[DATA PROVIDED]

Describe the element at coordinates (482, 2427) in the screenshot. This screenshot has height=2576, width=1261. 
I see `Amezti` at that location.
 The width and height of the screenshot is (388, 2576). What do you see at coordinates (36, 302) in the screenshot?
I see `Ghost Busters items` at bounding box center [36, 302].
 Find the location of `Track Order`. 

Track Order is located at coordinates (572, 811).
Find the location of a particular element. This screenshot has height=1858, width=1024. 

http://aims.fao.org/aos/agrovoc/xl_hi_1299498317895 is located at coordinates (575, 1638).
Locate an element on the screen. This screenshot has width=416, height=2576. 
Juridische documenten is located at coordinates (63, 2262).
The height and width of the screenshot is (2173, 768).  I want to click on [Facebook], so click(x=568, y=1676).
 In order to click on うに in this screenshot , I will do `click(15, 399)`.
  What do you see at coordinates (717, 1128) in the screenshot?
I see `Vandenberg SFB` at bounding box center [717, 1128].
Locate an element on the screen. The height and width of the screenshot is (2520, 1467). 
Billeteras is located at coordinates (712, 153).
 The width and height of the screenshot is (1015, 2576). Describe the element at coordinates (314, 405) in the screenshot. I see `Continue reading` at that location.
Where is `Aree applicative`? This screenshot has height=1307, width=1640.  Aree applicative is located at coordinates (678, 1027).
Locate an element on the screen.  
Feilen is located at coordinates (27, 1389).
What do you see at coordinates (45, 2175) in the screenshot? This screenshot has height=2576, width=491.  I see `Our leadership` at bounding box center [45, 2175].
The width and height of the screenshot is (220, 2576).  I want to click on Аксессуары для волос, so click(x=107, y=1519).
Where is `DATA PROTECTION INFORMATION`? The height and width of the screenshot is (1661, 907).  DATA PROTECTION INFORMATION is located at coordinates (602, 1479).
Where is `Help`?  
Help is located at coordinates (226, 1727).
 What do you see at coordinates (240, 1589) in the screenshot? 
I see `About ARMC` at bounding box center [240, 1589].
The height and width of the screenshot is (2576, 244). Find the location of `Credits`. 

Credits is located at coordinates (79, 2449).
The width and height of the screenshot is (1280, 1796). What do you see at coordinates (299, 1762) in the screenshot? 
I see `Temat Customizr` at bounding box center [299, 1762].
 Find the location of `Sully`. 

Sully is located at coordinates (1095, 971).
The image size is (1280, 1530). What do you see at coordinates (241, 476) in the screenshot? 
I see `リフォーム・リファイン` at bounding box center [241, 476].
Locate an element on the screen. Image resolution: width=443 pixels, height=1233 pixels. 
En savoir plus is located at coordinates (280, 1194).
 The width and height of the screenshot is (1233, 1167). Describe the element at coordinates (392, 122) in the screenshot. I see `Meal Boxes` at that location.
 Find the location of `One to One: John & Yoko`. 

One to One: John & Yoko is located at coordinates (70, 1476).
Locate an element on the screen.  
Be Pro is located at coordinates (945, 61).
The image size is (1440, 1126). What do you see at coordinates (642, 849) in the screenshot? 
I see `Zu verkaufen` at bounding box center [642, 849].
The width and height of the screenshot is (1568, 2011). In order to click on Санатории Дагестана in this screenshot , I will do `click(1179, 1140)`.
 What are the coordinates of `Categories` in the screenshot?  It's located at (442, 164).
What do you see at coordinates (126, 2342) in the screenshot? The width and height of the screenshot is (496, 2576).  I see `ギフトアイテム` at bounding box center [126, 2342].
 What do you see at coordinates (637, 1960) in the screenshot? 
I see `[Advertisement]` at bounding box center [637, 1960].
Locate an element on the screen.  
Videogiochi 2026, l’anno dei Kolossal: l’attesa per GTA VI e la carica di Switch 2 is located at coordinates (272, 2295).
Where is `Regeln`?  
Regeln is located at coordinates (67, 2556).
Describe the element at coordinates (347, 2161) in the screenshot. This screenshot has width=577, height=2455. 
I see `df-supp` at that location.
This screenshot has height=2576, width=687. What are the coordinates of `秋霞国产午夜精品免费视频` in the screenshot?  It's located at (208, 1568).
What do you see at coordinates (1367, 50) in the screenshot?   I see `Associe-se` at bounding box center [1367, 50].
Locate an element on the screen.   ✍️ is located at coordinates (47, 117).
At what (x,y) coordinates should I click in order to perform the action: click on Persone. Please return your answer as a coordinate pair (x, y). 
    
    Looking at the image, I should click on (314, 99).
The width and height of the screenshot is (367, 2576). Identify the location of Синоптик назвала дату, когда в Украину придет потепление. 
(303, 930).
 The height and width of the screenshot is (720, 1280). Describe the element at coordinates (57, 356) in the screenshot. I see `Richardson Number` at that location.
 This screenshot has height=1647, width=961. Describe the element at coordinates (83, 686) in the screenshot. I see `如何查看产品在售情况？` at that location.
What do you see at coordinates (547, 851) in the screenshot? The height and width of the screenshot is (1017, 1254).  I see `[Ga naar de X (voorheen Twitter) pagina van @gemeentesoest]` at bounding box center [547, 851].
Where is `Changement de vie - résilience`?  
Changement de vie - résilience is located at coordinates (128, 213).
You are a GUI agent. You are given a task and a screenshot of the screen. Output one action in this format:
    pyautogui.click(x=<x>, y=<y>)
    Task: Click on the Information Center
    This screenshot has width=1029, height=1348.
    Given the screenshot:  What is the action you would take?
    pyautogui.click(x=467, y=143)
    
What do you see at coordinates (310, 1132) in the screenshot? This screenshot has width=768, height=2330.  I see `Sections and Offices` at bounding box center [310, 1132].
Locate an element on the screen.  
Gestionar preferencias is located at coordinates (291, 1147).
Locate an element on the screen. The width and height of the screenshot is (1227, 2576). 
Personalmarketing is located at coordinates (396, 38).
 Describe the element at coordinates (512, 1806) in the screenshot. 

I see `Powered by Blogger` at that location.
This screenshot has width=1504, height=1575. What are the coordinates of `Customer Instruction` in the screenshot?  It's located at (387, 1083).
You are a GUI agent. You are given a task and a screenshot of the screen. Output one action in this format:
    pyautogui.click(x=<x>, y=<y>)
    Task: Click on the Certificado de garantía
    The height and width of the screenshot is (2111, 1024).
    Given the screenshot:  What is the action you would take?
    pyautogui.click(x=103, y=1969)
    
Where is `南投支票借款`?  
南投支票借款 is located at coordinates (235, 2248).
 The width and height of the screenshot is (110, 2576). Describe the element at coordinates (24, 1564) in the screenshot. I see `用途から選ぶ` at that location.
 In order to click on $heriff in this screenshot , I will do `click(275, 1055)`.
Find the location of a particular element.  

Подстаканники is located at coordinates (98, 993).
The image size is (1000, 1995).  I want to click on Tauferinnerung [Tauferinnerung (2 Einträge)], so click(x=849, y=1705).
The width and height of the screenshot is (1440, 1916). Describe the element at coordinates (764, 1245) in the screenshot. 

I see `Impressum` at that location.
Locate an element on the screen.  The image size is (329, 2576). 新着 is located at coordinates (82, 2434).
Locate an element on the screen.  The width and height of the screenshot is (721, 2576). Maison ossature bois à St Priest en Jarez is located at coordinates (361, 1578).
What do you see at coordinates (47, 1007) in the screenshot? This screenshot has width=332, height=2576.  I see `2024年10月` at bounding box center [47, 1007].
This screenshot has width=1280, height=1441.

[/DATA PROVIDED]

**WHAT TO WORK ON:** Copy out each entry once more, character for character.

**OUTPUT OF THE EXERCISE:**
Describe the element at coordinates (482, 2427) in the screenshot. This screenshot has height=2576, width=1261. 
I see `Amezti` at that location.
 The width and height of the screenshot is (388, 2576). What do you see at coordinates (36, 302) in the screenshot?
I see `Ghost Busters items` at bounding box center [36, 302].
 Find the location of `Track Order`. 

Track Order is located at coordinates (572, 811).
Find the location of a particular element. This screenshot has height=1858, width=1024. 

http://aims.fao.org/aos/agrovoc/xl_hi_1299498317895 is located at coordinates (575, 1638).
Locate an element on the screen. This screenshot has width=416, height=2576. 
Juridische documenten is located at coordinates (63, 2262).
The height and width of the screenshot is (2173, 768).  I want to click on [Facebook], so click(x=568, y=1676).
 In order to click on うに in this screenshot , I will do `click(15, 399)`.
  What do you see at coordinates (717, 1128) in the screenshot?
I see `Vandenberg SFB` at bounding box center [717, 1128].
Locate an element on the screen. The height and width of the screenshot is (2520, 1467). 
Billeteras is located at coordinates (712, 153).
 The width and height of the screenshot is (1015, 2576). Describe the element at coordinates (314, 405) in the screenshot. I see `Continue reading` at that location.
Where is `Aree applicative`? This screenshot has height=1307, width=1640.  Aree applicative is located at coordinates (678, 1027).
Locate an element on the screen.  
Feilen is located at coordinates (27, 1389).
What do you see at coordinates (45, 2175) in the screenshot? This screenshot has height=2576, width=491.  I see `Our leadership` at bounding box center [45, 2175].
The width and height of the screenshot is (220, 2576).  I want to click on Аксессуары для волос, so click(x=107, y=1519).
Where is `DATA PROTECTION INFORMATION`? The height and width of the screenshot is (1661, 907).  DATA PROTECTION INFORMATION is located at coordinates (602, 1479).
Where is `Help`?  
Help is located at coordinates (226, 1727).
 What do you see at coordinates (240, 1589) in the screenshot? 
I see `About ARMC` at bounding box center [240, 1589].
The height and width of the screenshot is (2576, 244). Find the location of `Credits`. 

Credits is located at coordinates (79, 2449).
The width and height of the screenshot is (1280, 1796). What do you see at coordinates (299, 1762) in the screenshot? 
I see `Temat Customizr` at bounding box center [299, 1762].
 Find the location of `Sully`. 

Sully is located at coordinates (1095, 971).
The image size is (1280, 1530). What do you see at coordinates (241, 476) in the screenshot? 
I see `リフォーム・リファイン` at bounding box center [241, 476].
Locate an element on the screen. Image resolution: width=443 pixels, height=1233 pixels. 
En savoir plus is located at coordinates (280, 1194).
 The width and height of the screenshot is (1233, 1167). Describe the element at coordinates (392, 122) in the screenshot. I see `Meal Boxes` at that location.
 Find the location of `One to One: John & Yoko`. 

One to One: John & Yoko is located at coordinates (70, 1476).
Locate an element on the screen.  
Be Pro is located at coordinates (945, 61).
The image size is (1440, 1126). What do you see at coordinates (642, 849) in the screenshot? 
I see `Zu verkaufen` at bounding box center [642, 849].
The width and height of the screenshot is (1568, 2011). In order to click on Санатории Дагестана in this screenshot , I will do `click(1179, 1140)`.
 What are the coordinates of `Categories` in the screenshot?  It's located at (442, 164).
What do you see at coordinates (126, 2342) in the screenshot? The width and height of the screenshot is (496, 2576).  I see `ギフトアイテム` at bounding box center [126, 2342].
 What do you see at coordinates (637, 1960) in the screenshot? 
I see `[Advertisement]` at bounding box center [637, 1960].
Locate an element on the screen.  
Videogiochi 2026, l’anno dei Kolossal: l’attesa per GTA VI e la carica di Switch 2 is located at coordinates (272, 2295).
Where is `Regeln`?  
Regeln is located at coordinates (67, 2556).
Describe the element at coordinates (347, 2161) in the screenshot. This screenshot has width=577, height=2455. 
I see `df-supp` at that location.
This screenshot has height=2576, width=687. What are the coordinates of `秋霞国产午夜精品免费视频` in the screenshot?  It's located at (208, 1568).
What do you see at coordinates (1367, 50) in the screenshot?   I see `Associe-se` at bounding box center [1367, 50].
Locate an element on the screen.   ✍️ is located at coordinates (47, 117).
At what (x,y) coordinates should I click in order to perform the action: click on Persone. Please return your answer as a coordinate pair (x, y). 
    
    Looking at the image, I should click on (314, 99).
The width and height of the screenshot is (367, 2576). Identify the location of Синоптик назвала дату, когда в Украину придет потепление. 
(303, 930).
 The height and width of the screenshot is (720, 1280). Describe the element at coordinates (57, 356) in the screenshot. I see `Richardson Number` at that location.
 This screenshot has height=1647, width=961. Describe the element at coordinates (83, 686) in the screenshot. I see `如何查看产品在售情况？` at that location.
What do you see at coordinates (547, 851) in the screenshot? The height and width of the screenshot is (1017, 1254).  I see `[Ga naar de X (voorheen Twitter) pagina van @gemeentesoest]` at bounding box center [547, 851].
Where is `Changement de vie - résilience`?  
Changement de vie - résilience is located at coordinates (128, 213).
You are a GUI agent. You are given a task and a screenshot of the screen. Output one action in this format:
    pyautogui.click(x=<x>, y=<y>)
    Task: Click on the Information Center
    This screenshot has width=1029, height=1348.
    Given the screenshot:  What is the action you would take?
    pyautogui.click(x=467, y=143)
    
What do you see at coordinates (310, 1132) in the screenshot? This screenshot has width=768, height=2330.  I see `Sections and Offices` at bounding box center [310, 1132].
Locate an element on the screen.  
Gestionar preferencias is located at coordinates (291, 1147).
Locate an element on the screen. The width and height of the screenshot is (1227, 2576). 
Personalmarketing is located at coordinates (396, 38).
 Describe the element at coordinates (512, 1806) in the screenshot. 

I see `Powered by Blogger` at that location.
This screenshot has width=1504, height=1575. What are the coordinates of `Customer Instruction` in the screenshot?  It's located at (387, 1083).
You are a GUI agent. You are given a task and a screenshot of the screen. Output one action in this format:
    pyautogui.click(x=<x>, y=<y>)
    Task: Click on the Certificado de garantía
    The height and width of the screenshot is (2111, 1024).
    Given the screenshot:  What is the action you would take?
    pyautogui.click(x=103, y=1969)
    
Where is `南投支票借款`?  
南投支票借款 is located at coordinates (235, 2248).
 The width and height of the screenshot is (110, 2576). Describe the element at coordinates (24, 1564) in the screenshot. I see `用途から選ぶ` at that location.
 In order to click on $heriff in this screenshot , I will do `click(275, 1055)`.
Find the location of a particular element.  

Подстаканники is located at coordinates (98, 993).
The image size is (1000, 1995).  I want to click on Tauferinnerung [Tauferinnerung (2 Einträge)], so click(x=849, y=1705).
The width and height of the screenshot is (1440, 1916). Describe the element at coordinates (764, 1245) in the screenshot. 

I see `Impressum` at that location.
Locate an element on the screen.  The image size is (329, 2576). 新着 is located at coordinates (82, 2434).
Locate an element on the screen.  The width and height of the screenshot is (721, 2576). Maison ossature bois à St Priest en Jarez is located at coordinates (361, 1578).
What do you see at coordinates (47, 1007) in the screenshot? This screenshot has width=332, height=2576.  I see `2024年10月` at bounding box center [47, 1007].
This screenshot has width=1280, height=1441.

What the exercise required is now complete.